Por todo el camino había ropa y armas abandonadas. Los sirios habían tirado todo mientras se apuraban por el camino. Los mensajeros regresaron a Samaria y le informaron al rey.
- 16
- Entonces la gente salió al campamento de los sirios.
El resultado fue que tres kilos de harina fina se vendían por una sola moneda de plata y seis kilos de cebada se vendían por una sola moneda de plata también, tal como el SEÑOR había dicho.
- 17
- El rey mandó a uno de sus oficiales ayudantes a la puerta de la ciudad, pero la gente lo pisoteó y murió.

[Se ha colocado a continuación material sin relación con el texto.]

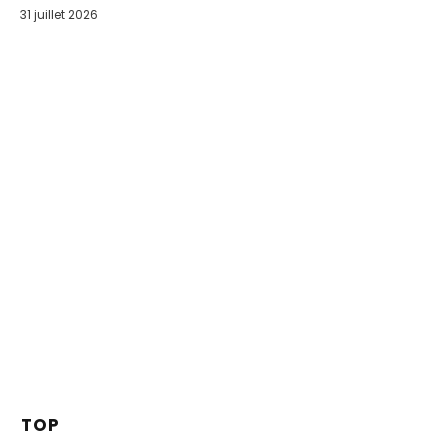
31 juillet 2026
TOP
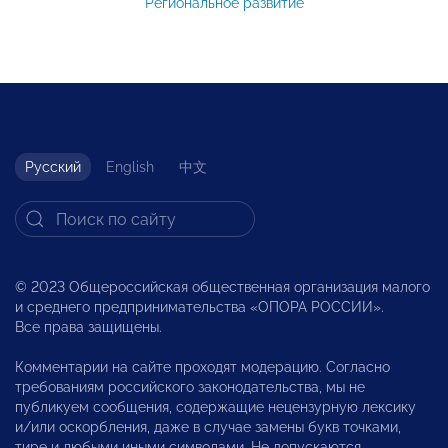
Региональное развитие
Русский
English
中文
© 2023 Общероссийская общественная организация малого
и среднего предпринимательства «ОПОРА РОССИИ».
Все права защищены.
Комментарии на сайте проходят модерацию. Согласно
требованиям российского законодательства, мы не
публикуем сообщения, содержащие нецензурную лексику
и/или оскорбления, даже в случае замены букв точками,
тире и любыми иными символами. Не допускаются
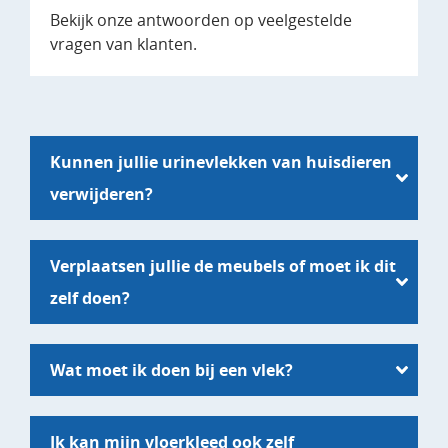
Bekijk onze antwoorden op veelgestelde
vragen van klanten.
Kunnen jullie urinevlekken van huisdieren
verwijderen?
Verplaatsen jullie de meubels of moet ik dit
zelf doen?
Wat moet ik doen bij een vlek?
Ik kan mijn vloerkleed ook zelf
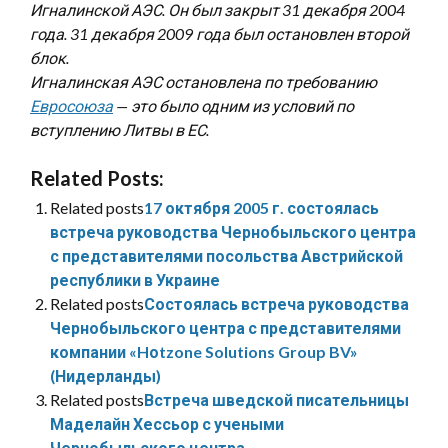
Игналинской АЭС. Он был закрыт 31 декабря 2004
года. 31 декабря 2009 года был остановлен второй
блок.
Игналинская АЭС остановлена по требованию
Евросоюза
— это было одним из условий по
вступлению Литвы в ЕС.
Related Posts:
Related posts
17 октября 2005 г. состоялась
встреча руководства Чернобыльского центра
с представителями посольства Австрийской
республики в Украине
Related posts
Состоялась встреча руководства
Чернобыльского центра с представителями
компании «Hоtzone Solutions Group BV»
(Нидерланды)
Related posts
Встреча шведской писательницы
Маделайн Хессьор с учеными
Чернобыльского центра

Todo ocurrió tal como el hombre de Dios había dicho cuando el rey había ido a la casa de Eliseo.
- 18
- Eliseo había dicho: «Se podrán comprar seis kilos de harina fina por tan solo una moneda de plata y seis kilos de cebada se podrán comprar también por el mismo precio en el mercado que está en la puerta de Samaria».
- 19
- Pero ese oficial le había dicho al hombre de Dios: «Eso no ocurriría ni aunque el SEÑOR abriera las ventanas del cielo».
Y Eliseo le dijo al oficial: «Lo verás con tus propios ojos, pero no podrás comer nada».
- 20
- Y eso le sucedió, pues murió cuando el pueblo lo pisoteó en la puerta de la ciudad.